Аххарги-ю ликовал: полная неразумность!
Сбыв с Земли трибу Козловых, можно приниматься за Свиньиных.
А там дойдем до Синицыных, до Щегловых, вообще до Птицыных – много дел на планете Земля. Пусть пока пляшут у костров и строят воздушные замки. Ишь, какие! Здоровье рыхлое, а свирепствуют.
Упала звезда, сверкнула под полотнищами северного сияния.
Девка вздрогнула, кутаясь в соболиную накидку. Повела головой, толкнула немца заиндевевшим плечом. «Майн Гатт!» Волнение немца передалось Семейке. Маленький ефиоп приподнялся на локте.
Замерли, прижавшись друг к другу.
Полярная ночь, как жабрами, поводила сияниями. В их свете Алевайка – круглая, вохкая. Закоптилась при очаге, смотрит как соболь. Зверок этот радостен и красив, и нигде не родится, опричь Сибири. Красота его придет с первым снегом и с ним уйдет.
Немец заплакал и спрятал нож.
Семейка тоже подозрительно шмыгнул носом.
У немца взгляд водянистый, затягивающий, как пучина морская. Смертное манит. Ефиоп радостно спросил: «Абеа?»
И все потрясенно замерли.
Да неужто одни? Да неужто нет никого, кроме них, в таком красивом пространстве?
Аххарги-ю ужаснулся.
Дошло: кранты другу милому!
Никогда не вырвется знаменитый контрабандер из диких голых ущелий уединенного коричневого карлика. Ошибочка вышла. Вон как уставились братья Козловы на трепещущее над ними небо! В глупые головы их не приходит, что восхищаются не чем-то, а пылающим размахом Аххарги-ю.
Нож, алмаз, девка!
Копоти и ужаса полны сердца.
Но – звезда в ночи, занавеси северного сияния.

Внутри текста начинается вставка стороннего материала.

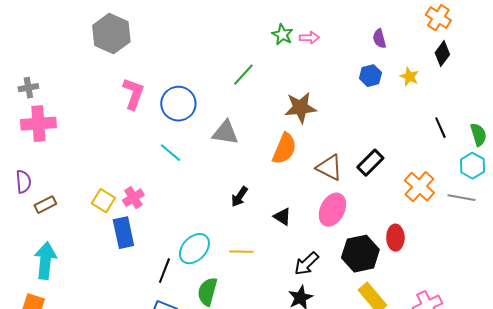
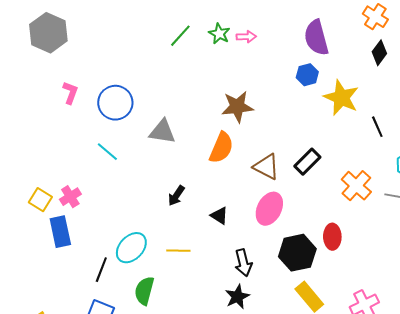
purple semicircle: (379, 39) -> (316, 38), size x1.8
green line: (243, 75) -> (180, 36), moved
yellow star: (409, 77) -> (341, 98), moved, size x1.8
pink L-shape: (133, 94) -> (70, 93), size x0.7
black arrow: (306, 264) -> (243, 263), turned -60

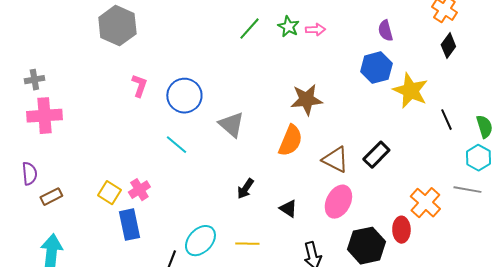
purple semicircle: (316, 38) -> (385, 31), size x0.6
blue hexagon: (307, 75) -> (376, 68), size x1.4
gray triangle: (162, 132) -> (231, 125), turned 32
orange cross: (356, 186) -> (425, 203), moved

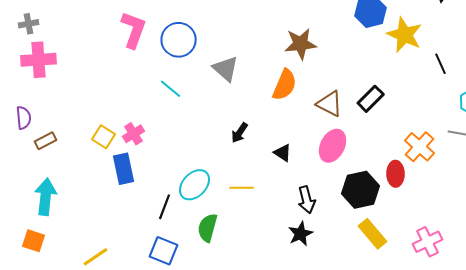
pink L-shape: (139, 86) -> (134, 30), size x1.6

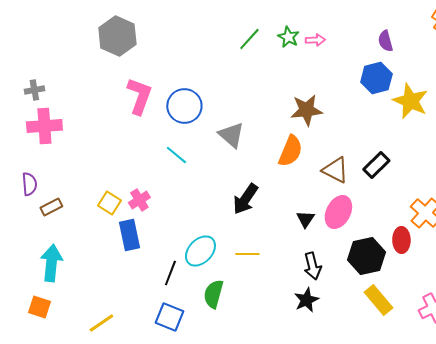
black arrow: (240, 133) -> (245, 199), size x1.5
black triangle: (283, 153) -> (305, 219), moved, turned 30

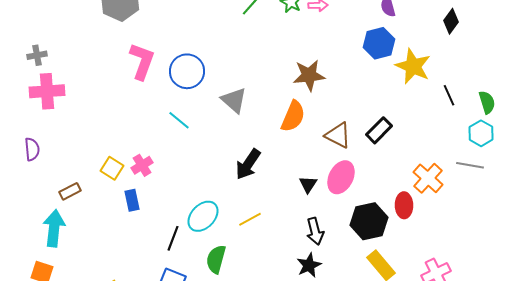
brown rectangle: (51, 207) -> (70, 191), moved
blue rectangle: (129, 235) -> (132, 200), size x0.7
yellow line: (247, 254) -> (250, 219), turned -30

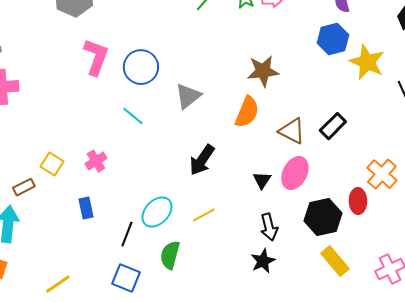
gray triangle: (234, 100) -> (188, 96), turned 40
yellow square: (112, 168) -> (52, 164), moved
blue rectangle: (132, 200) -> (86, 208), moved

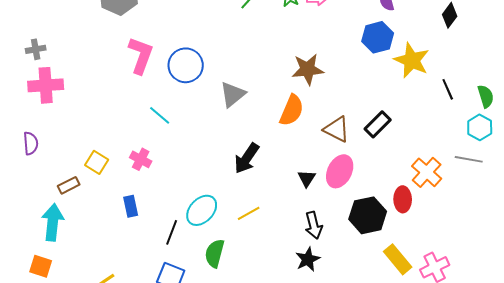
cyan line: (133, 116) -> (160, 115), moved
pink cross: (96, 161) -> (141, 159), turned -30
yellow rectangle: (335, 261) -> (398, 259), moved

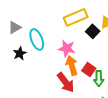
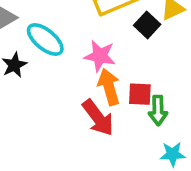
cyan ellipse: (37, 39) -> (45, 40), turned -30
red square: (89, 69) -> (140, 94), turned -32

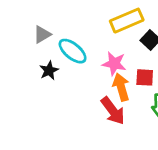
red square: (140, 94) -> (145, 77), moved

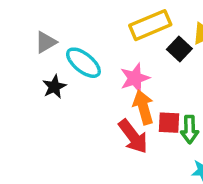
pink star: (114, 64) -> (135, 78), turned -30
red square: (145, 77) -> (169, 123), moved

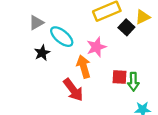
orange arrow: (143, 107) -> (84, 67), moved
red arrow: (133, 136) -> (73, 90), moved

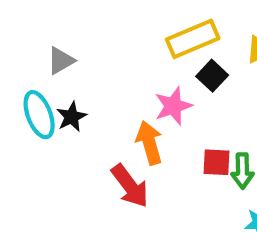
black square: (126, 27) -> (212, 76), moved
cyan ellipse: (62, 37) -> (39, 115), moved, turned 30

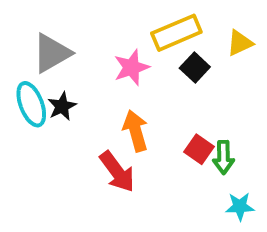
gray triangle: (61, 61) -> (52, 53), size x1.5
pink star: (173, 106) -> (131, 67), moved
red square: (216, 162) -> (199, 149), turned 32

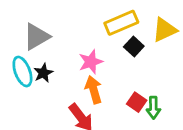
yellow triangle: (240, 43) -> (165, 30), size x1.4
pink star: (131, 67) -> (91, 62), moved

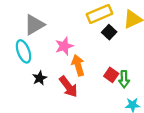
pink star: (91, 62) -> (64, 46), moved
black star: (43, 73) -> (40, 78), moved

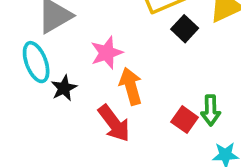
red square: (111, 75) -> (185, 120), moved
black star: (40, 78) -> (64, 88), moved

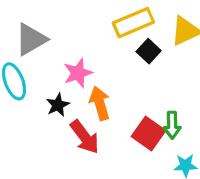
black star: (64, 88) -> (58, 105), moved
red square: (185, 120) -> (149, 134), size x1.4

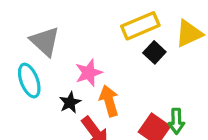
gray triangle: (31, 39) -> (45, 41), turned -48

«Это меня видят, – странно разволновался Аххарги-ю. – Это мною восхищены. Значит, чувствуют красоту, только стесняются». А другу милому теперь точно кранты. Вдряпался.
Пронизывая чудовищные пространства, Аххарги-ю величественно плыл над веками.
Планета Земля медленно поворачивала под ним сочные зеленые бока. Теплый дождь упал на пустую деревню, на замшелые крыши. Потом из ничего, как горох, просыпалась в грязные переулки и в запущенные огороды вся наглая триба Козловых. Лупили глаза, икали, думали, что с похмелья, щупали себе бока. Собаки гремели цепями. Выпучив красные глаза, ломились сохатые в деревянный загон, где скромно поводила короткими ушами некая казенная кобыленка. А какой-то один Козлов, спьяну-та, шептал одними губами:
…Лицо свое скрывает день;
поля покрыла мрачна ночь;
взошла на горы черна тень;
лучи от нас склонились прочь;
открылась бездна, звезд полна;
звездам числа нет, бездне дна…
Видно, что красотой стеснено сердце.
Аххарги-ю даже застонал, жалея друга милого.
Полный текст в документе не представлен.